Entries Tagged ‘Software’

What is your favorite debugging anecdote?

Wednesday, December 1st, 2010 by Robert Cravotta

We all know stories about how something went wrong during a project and how we or someone else was able to make a leap of logic that enabled them to solve the problem. However, I think the stories that stick with us through the years are the ones that imparted a longer term insight that goes beyond the actual problem we were trying to solve at the time. For example, I have shared two such stories from my days as a junior member of the technical staff.

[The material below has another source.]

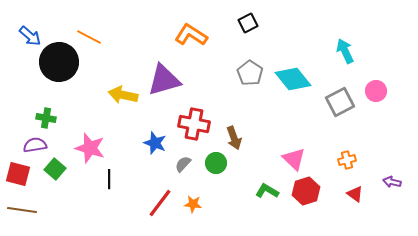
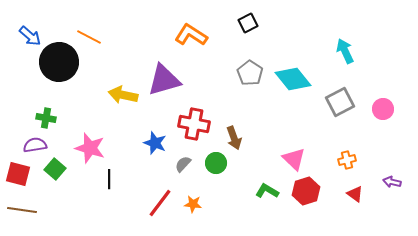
pink circle: moved 7 px right, 18 px down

One story centers around solving an intermittent problem that ultimately would have been completely avoided if the development team had been using a more robust version control process. The other story involves uncovering an unexpected behavior in a vision sensor that was uncovered only because the two junior engineers that were working with the sensor were encouraged to think beyond the immediate task they were assigned to do.

More than twenty years later, these two stories still leave me with two key insights that I find valuable to pass on to other people. In the version control story, I learned that robustness is not just doing things correctly, but involves implementing processes and mechanisms to be able to automatically self-audit the system. Ronald Reagan’s saying “Trust but verify” is true on so many levels. In the valuing uncertainty story, I learned that providing an appropriate amount of wiggle room in work assignments is an essential ingredient to creating opportunities to grow your team member’s skills and experience while improving the performance of the team.

I suspect we all have analogous stories and that when we share them with each other, we scale the value of our lessons learned that much more quickly. Do you have a memorable debugging anecdote? What was the key insight(s) you got out of it? Is it a story that grows in value and is worth passing on to other members in the embedded community? I look forward to seeing your story.